In breast cancer, cells can detach from the primary tumor and travel through lymphatic vessels to the nearest lymph nodes, where they may begin to grow. The “sentinel lymph node” refers to the first lymph node or group of nodes that receive lymphatic drainage directly from the tumor area. Examining these nodes helps determine the cancer’s stage and guides treatment decisions.
The Sentinel Lymph Node Biopsy Procedure
The sentinel lymph node biopsy procedure involves distinct steps to identify and remove the sentinel node(s). Before the surgery, a radioactive tracer, a blue dye, or both, are injected into the breast near the tumor. The radioactive tracer is injected a few hours before the biopsy, allowing it to travel through the lymphatic vessels to the sentinel nodes.
Following the injection, a specialized imaging scan called lymphoscintigraphy may be performed to visualize the lymphatic pathways and sentinel node locations.

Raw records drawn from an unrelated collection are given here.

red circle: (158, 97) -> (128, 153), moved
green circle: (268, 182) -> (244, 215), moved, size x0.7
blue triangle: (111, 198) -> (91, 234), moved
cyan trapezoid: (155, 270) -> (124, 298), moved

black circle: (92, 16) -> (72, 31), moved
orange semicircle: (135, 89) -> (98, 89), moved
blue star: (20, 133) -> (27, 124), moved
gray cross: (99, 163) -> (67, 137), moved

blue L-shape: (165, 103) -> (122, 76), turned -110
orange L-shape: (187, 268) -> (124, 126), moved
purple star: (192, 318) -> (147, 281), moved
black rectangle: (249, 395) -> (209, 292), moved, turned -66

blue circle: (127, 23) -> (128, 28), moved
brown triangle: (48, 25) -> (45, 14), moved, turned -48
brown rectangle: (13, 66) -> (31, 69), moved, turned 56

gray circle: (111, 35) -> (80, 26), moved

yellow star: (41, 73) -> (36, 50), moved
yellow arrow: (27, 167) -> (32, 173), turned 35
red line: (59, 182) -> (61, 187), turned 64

During the surgical procedure, often performed as an outpatient procedure under general anesthesia, a surgeon uses a handheld device called a gamma probe to detect the radioactive tracer. This probe emits an audible signal that strengthens as it nears the sentinel node(s).
The surgeon also looks for any lymph nodes that have turned blue from the injected dye. Once identified, a small incision is made, usually in the armpit, and the sentinel lymph node(s) are carefully removed. Typically, only one to three lymph nodes are removed, making this procedure less invasive than traditional extensive lymph node removal.

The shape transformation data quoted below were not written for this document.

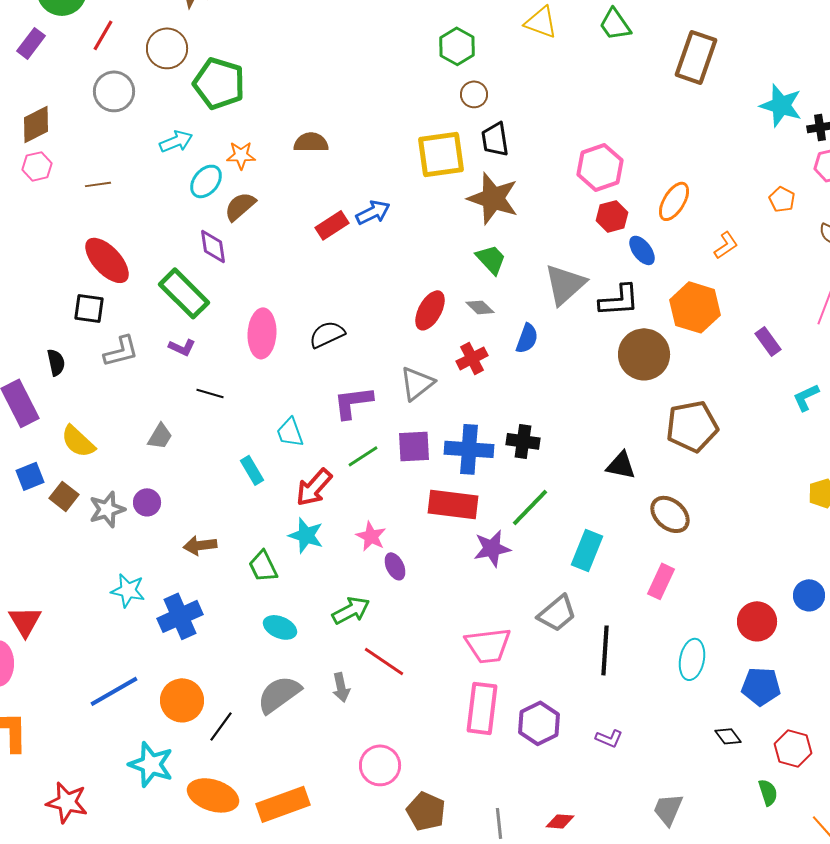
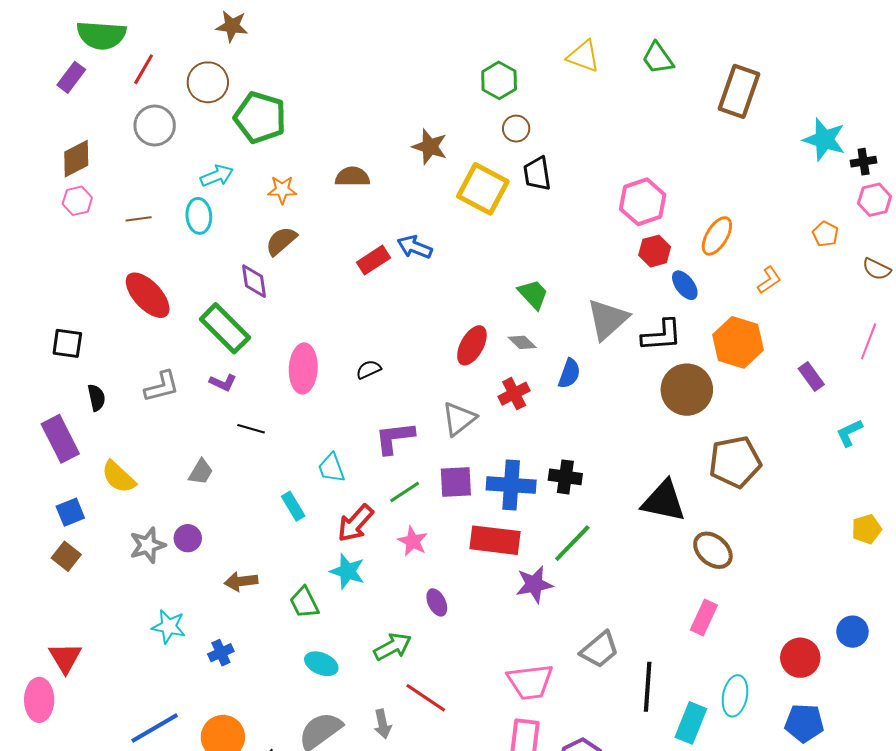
yellow square: (441, 154) -> (483, 189), turned 36
cyan ellipse: (206, 181) -> (199, 216), moved, turned -44
brown star: (493, 198) -> (430, 147), moved, size x0.7
blue arrow: (373, 212) -> (415, 247), turned -132
black square: (89, 308) -> (67, 343), moved
black semicircle: (327, 334) -> (369, 370), size x0.7
black triangle: (621, 465) -> (664, 501), size x1.5
brown square: (64, 496) -> (66, 556), moved
pink star: (371, 536) -> (413, 541), moved
cyan rectangle: (587, 550) -> (691, 723), moved
blue cross: (180, 616) -> (221, 653), size x0.6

Understanding Your Biopsy Results
After the sentinel lymph node(s) are surgically removed, they are sent to a pathology laboratory for microscopic examination. A pathologist analyzes the tissue to determine if any cancer cells are present. Results are usually available within a few days to a couple of weeks, though preliminary results can sometimes be available on the same day.
A “negative” result means that no cancer cells were found in the sentinel lymph node(s). This suggests the cancer has likely not spread beyond the primary tumor site. In such cases, further extensive removal of lymph nodes, known as axillary lymph node dissection, is often not necessary, which can reduce potential complications.
Conversely, a “positive” result indicates that cancer cells were detected in one or more sentinel lymph nodes. This means the cancer has spread beyond the breast and into the lymphatic system. Depending on the extent of cancer found, additional treatment may be recommended. This could include further surgical removal of armpit lymph nodes, radiation therapy to the armpit area, or other systemic treatments.
Life After Sentinel Lymph Node Biopsy
Following a sentinel lymph node biopsy, individuals can expect a quick recovery, often returning to routines within 2 to 7 days. Discomfort at the incision site, which may include mild pain, bruising, or slight swelling, is common. These effects are usually temporary and can be managed with over-the-counter pain medication. The incision typically heals within about two weeks, and the resulting scar tends to fade over time.
Temporary numbness or a tingling sensation in the armpit or arm area due to nerve irritation during the procedure is common. This sensation usually improves over several months as the nerves heal. In some instances, a fluid buildup known as a seroma can occur at the surgical site, which often resolves on its own or may require drainage by a healthcare provider.
Lymphedema, which is swelling in the arm or hand caused by a buildup of lymph fluid, is a less common outcome after lymph node removal. While this can occur, the risk is generally lower with a sentinel lymph node biopsy compared to more extensive lymph node dissections, as fewer nodes are removed. Healthcare providers monitor for lymphedema and provide guidance to manage or prevent this condition.